Different groups take different approaches. Some will not let women re-enact men, but many others do not have a problem with it, so if you want to re-enact a soldier, just ask before you join a group.
There are also some all-female groups presenting period dances and balls, cooking demonstrations from various periods. Ecuyères et Licorne, based in Saumur, Maine-et-Loire, consists entirely of horsewomen who stage re-enactments from a variety of periods, wearing authentic clothes and using authentic horse leathers.
Founder Catherine Boucheny says the group is the only all-female equestrian re-enactment group in France. “It’s true the re-enactment world is a bit male dominated, especially when it comes to active roles,” she says.
“This is partly because in the past women didn’t play much part in battles, which tend to be the most popular re-enactments because they are so spectacular.
“In the past, powerful women were often mistresses, or rich enough to act freely, like Eleanor of Aquitaine, Catherine de Medici, and Isabelle I.
“Also, male re-enactors have a tendency to want to relive past macho glories, and can behave in a very old-fashioned way towards women.”
She says women with children, even today, often find themselves at home, while their husbands are out pretending to be Roman Legionaries all weekend.
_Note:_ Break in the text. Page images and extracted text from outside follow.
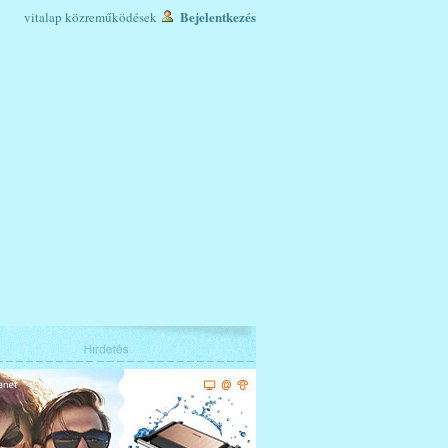
Bejelentkezés
vitalap
közreműködések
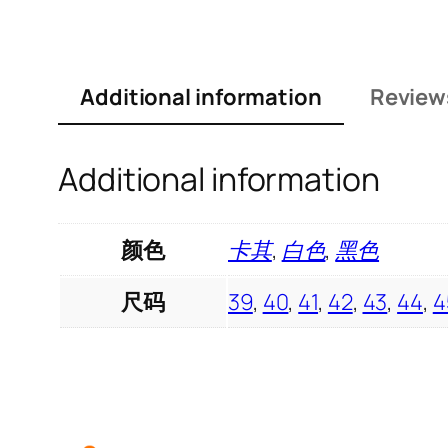
Additional information
Review
Additional information
颜色
卡其
,
白色
,
黑色
尺码
39
,
40
,
41
,
42
,
43
,
44
,
4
Reconstructions often involve camping out for days on end in locations with no formal infrastructure (showers/lavatories) which can put some women off.
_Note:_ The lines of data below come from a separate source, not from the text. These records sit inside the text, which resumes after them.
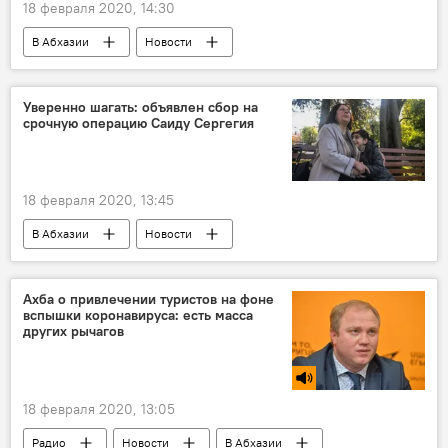
18 февраля 2020, 14:30
В Абхазии
Новости
"Дежурный по району"
Уверенно шагать: объявлен сбор на
срочную операцию Cаиду Сергегия
18 февраля 2020, 13:45
В Абхазии
Новости
Ахба о привлечении туристов на фоне
вспышки коронавируса: есть масса
других рычагов
18 февраля 2020, 13:05
Радио
Новости
В Абхазии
None of this has deterred Catherine, however, who demonstrates considerable skill at mounted fencing: “We chose to set up our group because people don’t talk about female riders much, but in fact it was one of the only sports women were permitted to enjoy and many of them were excellent riders.”
Catherine makes the costumes herself, taking care to get every detail historically accurate: “When we perform ‘carousels’ (synchronised riding) we also ensure that the music is from that period.”